#### [Requirement]
Without the pictures, reproduce the records that follow exactly.

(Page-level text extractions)
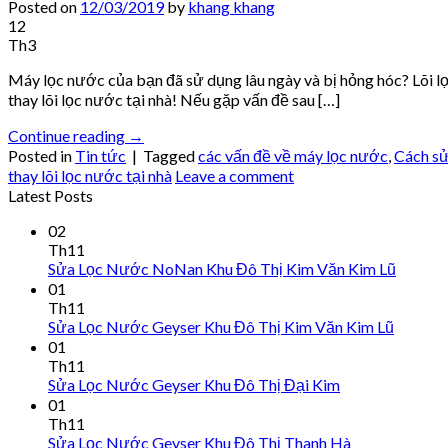
Posted on
12/03/2019
by
khang khang
12
Th3
Máy lọc nước của bạn đã sử dụng lâu ngày và bị hỏng hóc? Lõi 
thay lõi lọc nước tại nhà! Nếu gặp vấn đề sau […]
Continue reading
→
Posted in
Tin tức
|
Tagged
các vấn đề về máy lọc nước
,
Cách sử
thay lõi lọc nước tại nhà
Leave a comment
Latest Posts
02
Th11
Sửa Lọc Nước NoNan Khu Đô Thị Kim Văn Kim Lũ
01
Th11
Sửa Lọc Nước Geyser Khu Đô Thị Kim Văn Kim Lũ
01
Th11
Sửa Lọc Nước Geyser Khu Đô Thị Đại Kim
01
Th11
Sửa Lọc Nước Geyser Khu Đô Thị Thanh Hà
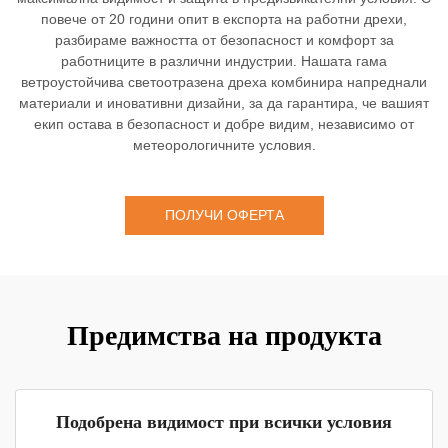
повече от 20 години опит в експорта на работни дрехи,
разбираме важността от безопасност и комфорт за
работниците в различни индустрии. Нашата гама
ветроустойчива светоотразена дреха комбинира напреднали
материали и иновативни дизайни, за да гарантира, че вашият
екип остава в безопасност и добре видим, независимо от
метеорологичните условия.
ПОЛУЧИ ОФЕРТА
Предимства на продукта
Подобрена видимост при всички условия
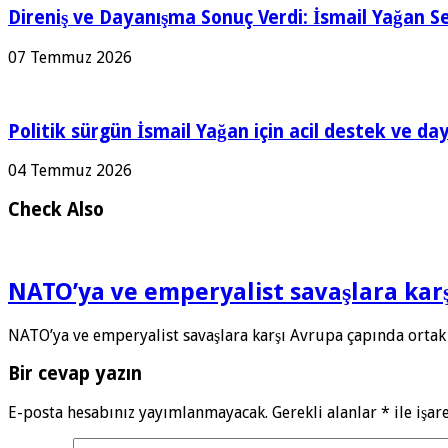
Direniş ve Dayanışma Sonuç Verdi: İsmail Yağan Se
07 Temmuz 2026
Politik sürgün İsmail Yağan için acil destek ve da
04 Temmuz 2026
Check Also
NATO’ya ve emperyalist savaşlara ka
NATO’ya ve emperyalist savaşlara karşı Avrupa çapında ortak
Bir cevap yazın
E-posta hesabınız yayımlanmayacak.
Gerekli alanlar
*
ile işar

#### [Expected answer]
Posted on
12/03/2019
by
khang khang
12
Th3
Máy lọc nước của bạn đã sử dụng lâu ngày và bị hỏng hóc? Lõi 
thay lõi lọc nước tại nhà! Nếu gặp vấn đề sau […]
Continue reading
→
Posted in
Tin tức
|
Tagged
các vấn đề về máy lọc nước
,
Cách sử
thay lõi lọc nước tại nhà
Leave a comment
Latest Posts
02
Th11
Sửa Lọc Nước NoNan Khu Đô Thị Kim Văn Kim Lũ
01
Th11
Sửa Lọc Nước Geyser Khu Đô Thị Kim Văn Kim Lũ
01
Th11
Sửa Lọc Nước Geyser Khu Đô Thị Đại Kim
01
Th11
Sửa Lọc Nước Geyser Khu Đô Thị Thanh Hà
повече от 20 години опит в експорта на работни дрехи,
разбираме важността от безопасност и комфорт за
работниците в различни индустрии. Нашата гама
ветроустойчива светоотразена дреха комбинира напреднали
материали и иновативни дизайни, за да гарантира, че вашият
екип остава в безопасност и добре видим, независимо от
метеорологичните условия.
ПОЛУЧИ ОФЕРТА
Предимства на продукта
Подобрена видимост при всички условия
Direniş ve Dayanışma Sonuç Verdi: İsmail Yağan Se
07 Temmuz 2026
Politik sürgün İsmail Yağan için acil destek ve da
04 Temmuz 2026
Check Also
NATO’ya ve emperyalist savaşlara ka
NATO’ya ve emperyalist savaşlara karşı Avrupa çapında ortak
Bir cevap yazın
E-posta hesabınız yayımlanmayacak.
Gerekli alanlar
*
ile işar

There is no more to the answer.